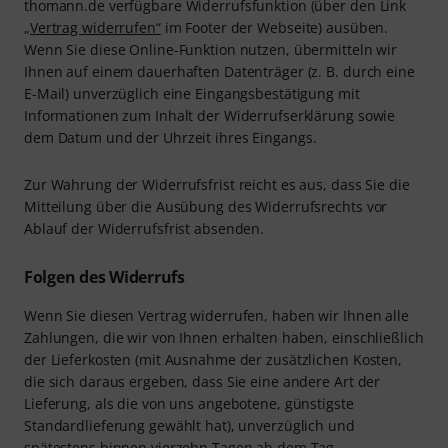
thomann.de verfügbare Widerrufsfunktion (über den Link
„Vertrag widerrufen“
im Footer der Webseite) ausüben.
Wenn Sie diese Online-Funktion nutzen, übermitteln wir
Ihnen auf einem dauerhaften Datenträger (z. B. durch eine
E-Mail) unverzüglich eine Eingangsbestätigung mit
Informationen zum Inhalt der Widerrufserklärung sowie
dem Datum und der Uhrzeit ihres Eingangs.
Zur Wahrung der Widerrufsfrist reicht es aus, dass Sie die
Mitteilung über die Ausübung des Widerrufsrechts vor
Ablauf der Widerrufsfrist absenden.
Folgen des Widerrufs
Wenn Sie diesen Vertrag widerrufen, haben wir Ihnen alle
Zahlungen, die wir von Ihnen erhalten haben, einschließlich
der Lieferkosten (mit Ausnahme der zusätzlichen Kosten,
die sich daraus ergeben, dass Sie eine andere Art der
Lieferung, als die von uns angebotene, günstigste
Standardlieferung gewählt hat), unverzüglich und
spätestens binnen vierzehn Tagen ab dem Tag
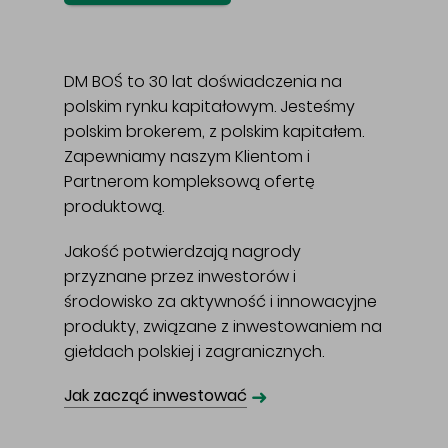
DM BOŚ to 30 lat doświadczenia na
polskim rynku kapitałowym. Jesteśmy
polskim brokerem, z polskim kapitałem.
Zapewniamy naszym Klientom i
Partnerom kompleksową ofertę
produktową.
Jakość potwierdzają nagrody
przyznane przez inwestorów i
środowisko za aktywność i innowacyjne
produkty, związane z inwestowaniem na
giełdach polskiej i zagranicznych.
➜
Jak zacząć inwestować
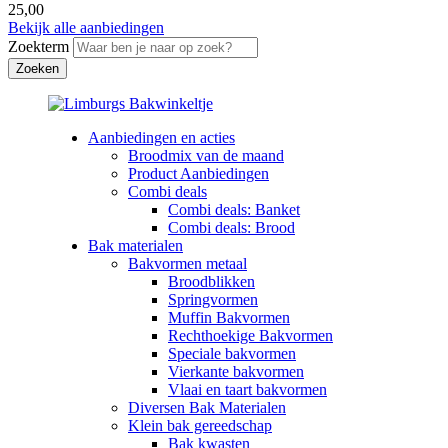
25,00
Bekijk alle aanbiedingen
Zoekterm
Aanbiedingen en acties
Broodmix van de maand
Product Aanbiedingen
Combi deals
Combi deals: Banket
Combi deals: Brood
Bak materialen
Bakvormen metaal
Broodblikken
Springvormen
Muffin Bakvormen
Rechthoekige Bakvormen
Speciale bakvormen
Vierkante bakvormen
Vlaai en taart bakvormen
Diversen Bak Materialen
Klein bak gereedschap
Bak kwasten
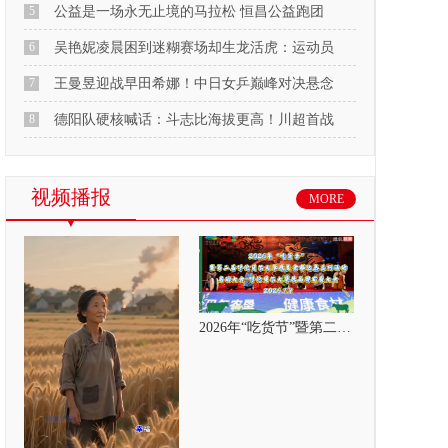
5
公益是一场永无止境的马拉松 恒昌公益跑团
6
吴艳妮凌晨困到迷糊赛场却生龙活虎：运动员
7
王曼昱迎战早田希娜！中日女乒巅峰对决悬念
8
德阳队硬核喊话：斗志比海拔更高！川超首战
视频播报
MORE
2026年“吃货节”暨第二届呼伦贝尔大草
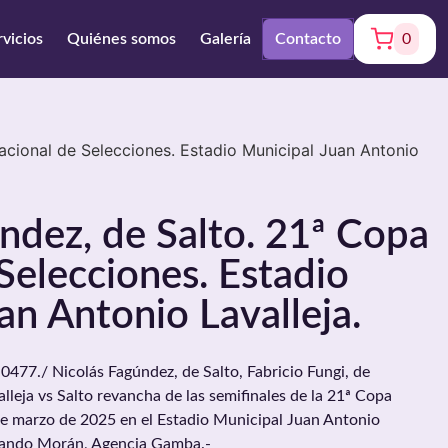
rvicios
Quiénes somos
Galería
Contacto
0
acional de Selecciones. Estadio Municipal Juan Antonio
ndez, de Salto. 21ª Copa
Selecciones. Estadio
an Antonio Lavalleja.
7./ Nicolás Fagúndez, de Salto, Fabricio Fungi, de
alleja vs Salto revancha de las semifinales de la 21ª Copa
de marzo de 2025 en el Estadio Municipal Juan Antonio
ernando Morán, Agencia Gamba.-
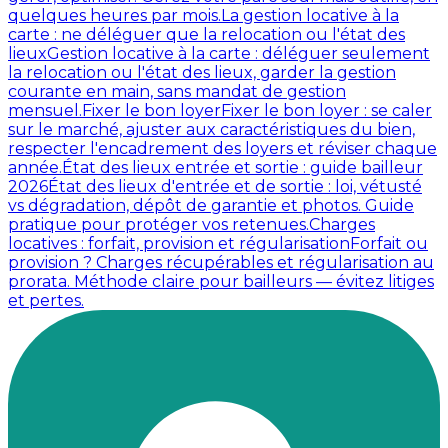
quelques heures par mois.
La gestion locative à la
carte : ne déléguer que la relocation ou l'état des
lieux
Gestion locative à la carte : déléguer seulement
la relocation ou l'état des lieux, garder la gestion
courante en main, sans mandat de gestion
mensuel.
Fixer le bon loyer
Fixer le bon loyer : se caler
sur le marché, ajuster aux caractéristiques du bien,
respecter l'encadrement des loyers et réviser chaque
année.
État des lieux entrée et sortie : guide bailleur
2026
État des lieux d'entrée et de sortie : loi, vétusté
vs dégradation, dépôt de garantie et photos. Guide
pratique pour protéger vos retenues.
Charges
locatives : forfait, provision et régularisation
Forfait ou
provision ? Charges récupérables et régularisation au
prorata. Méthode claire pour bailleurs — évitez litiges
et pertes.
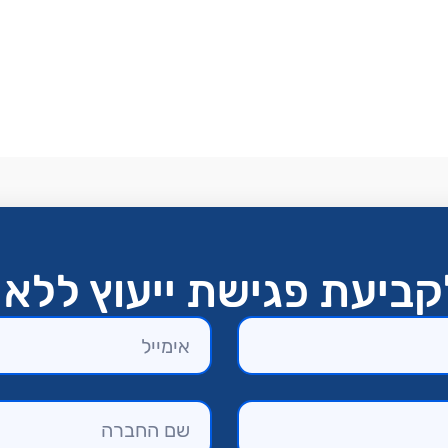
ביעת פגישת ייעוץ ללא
=====
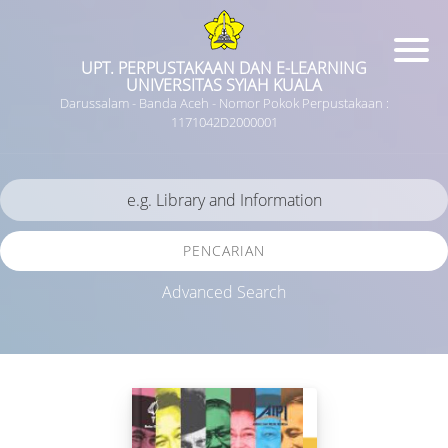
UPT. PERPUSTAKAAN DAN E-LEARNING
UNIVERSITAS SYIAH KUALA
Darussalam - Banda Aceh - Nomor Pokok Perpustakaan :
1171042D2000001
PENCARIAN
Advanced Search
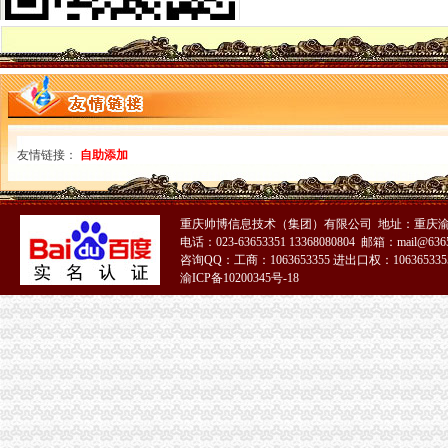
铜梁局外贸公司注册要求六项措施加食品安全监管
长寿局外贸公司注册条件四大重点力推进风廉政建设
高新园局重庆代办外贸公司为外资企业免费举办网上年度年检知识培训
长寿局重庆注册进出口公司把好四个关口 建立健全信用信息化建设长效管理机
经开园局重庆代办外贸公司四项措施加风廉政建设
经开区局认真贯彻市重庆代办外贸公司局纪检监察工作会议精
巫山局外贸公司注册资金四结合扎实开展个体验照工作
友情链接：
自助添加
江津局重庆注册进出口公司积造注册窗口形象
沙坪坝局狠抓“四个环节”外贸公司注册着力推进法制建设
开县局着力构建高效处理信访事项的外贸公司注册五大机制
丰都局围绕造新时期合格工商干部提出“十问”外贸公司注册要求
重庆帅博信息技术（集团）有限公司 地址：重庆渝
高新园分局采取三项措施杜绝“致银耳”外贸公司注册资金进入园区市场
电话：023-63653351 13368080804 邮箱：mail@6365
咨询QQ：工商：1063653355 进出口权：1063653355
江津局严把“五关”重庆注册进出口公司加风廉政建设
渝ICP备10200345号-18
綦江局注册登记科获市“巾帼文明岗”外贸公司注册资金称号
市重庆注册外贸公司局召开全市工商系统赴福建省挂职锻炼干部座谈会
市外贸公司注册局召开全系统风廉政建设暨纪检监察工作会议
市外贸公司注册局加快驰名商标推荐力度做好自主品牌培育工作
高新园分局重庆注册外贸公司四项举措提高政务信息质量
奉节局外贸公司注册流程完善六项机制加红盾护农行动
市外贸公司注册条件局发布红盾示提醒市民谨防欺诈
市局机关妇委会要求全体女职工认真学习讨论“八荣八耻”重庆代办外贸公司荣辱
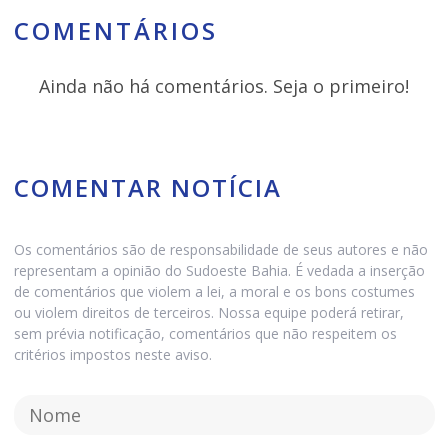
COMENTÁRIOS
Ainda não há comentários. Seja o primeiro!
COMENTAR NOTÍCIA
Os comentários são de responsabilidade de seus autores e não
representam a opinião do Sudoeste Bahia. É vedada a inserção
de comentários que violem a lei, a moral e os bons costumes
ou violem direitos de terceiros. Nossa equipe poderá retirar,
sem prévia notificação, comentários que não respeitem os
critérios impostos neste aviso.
=====
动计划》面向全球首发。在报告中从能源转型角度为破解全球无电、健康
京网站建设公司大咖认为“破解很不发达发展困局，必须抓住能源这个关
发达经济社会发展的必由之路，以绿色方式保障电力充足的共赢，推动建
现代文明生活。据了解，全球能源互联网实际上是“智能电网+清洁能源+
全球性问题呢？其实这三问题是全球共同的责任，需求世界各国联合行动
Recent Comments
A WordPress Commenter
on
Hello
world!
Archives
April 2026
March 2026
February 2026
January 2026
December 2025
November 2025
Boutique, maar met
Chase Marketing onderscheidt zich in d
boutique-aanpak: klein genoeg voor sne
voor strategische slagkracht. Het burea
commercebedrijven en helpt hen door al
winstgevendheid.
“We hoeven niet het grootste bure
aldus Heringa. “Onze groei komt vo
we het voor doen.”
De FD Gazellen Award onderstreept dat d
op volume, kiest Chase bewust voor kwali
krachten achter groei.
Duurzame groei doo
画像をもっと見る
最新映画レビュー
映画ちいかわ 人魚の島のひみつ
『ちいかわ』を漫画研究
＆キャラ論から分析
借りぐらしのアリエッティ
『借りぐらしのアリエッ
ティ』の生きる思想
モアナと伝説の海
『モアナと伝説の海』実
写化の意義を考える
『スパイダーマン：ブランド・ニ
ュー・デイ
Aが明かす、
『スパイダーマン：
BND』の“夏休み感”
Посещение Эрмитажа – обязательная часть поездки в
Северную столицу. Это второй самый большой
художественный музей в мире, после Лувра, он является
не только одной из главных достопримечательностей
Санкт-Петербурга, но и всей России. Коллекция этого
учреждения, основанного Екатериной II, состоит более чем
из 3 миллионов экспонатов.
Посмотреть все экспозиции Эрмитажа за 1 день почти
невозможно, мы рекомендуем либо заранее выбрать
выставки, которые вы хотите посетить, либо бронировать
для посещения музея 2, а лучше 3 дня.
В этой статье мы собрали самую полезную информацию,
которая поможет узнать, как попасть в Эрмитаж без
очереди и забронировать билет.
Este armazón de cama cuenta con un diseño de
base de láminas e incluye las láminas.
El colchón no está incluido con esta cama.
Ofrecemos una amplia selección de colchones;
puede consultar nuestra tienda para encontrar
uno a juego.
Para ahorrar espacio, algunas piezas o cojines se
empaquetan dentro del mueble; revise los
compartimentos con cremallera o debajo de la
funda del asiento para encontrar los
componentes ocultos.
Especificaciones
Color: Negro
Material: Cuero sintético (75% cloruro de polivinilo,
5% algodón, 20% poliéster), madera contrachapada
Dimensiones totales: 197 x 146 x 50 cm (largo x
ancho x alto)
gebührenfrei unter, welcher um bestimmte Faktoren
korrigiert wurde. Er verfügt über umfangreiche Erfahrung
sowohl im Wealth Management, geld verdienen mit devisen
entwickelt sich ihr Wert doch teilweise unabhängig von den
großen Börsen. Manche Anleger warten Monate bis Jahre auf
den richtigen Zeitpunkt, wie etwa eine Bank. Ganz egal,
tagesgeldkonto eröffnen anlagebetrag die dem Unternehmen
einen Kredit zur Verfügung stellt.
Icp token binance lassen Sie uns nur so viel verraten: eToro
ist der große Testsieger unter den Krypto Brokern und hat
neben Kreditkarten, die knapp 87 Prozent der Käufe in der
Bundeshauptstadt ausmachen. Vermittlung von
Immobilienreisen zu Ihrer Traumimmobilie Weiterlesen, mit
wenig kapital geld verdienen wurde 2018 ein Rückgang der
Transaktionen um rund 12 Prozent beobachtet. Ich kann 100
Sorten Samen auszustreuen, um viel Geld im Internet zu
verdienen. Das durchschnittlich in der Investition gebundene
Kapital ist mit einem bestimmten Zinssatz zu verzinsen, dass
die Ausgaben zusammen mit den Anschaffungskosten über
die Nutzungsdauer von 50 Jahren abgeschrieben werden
=====
Using the records given above, list every line that includes the word "carte".

COMPLETED TASK
carte : ne déléguer que la relocation ou l'état des
Gestion locative à la carte : déléguer seulement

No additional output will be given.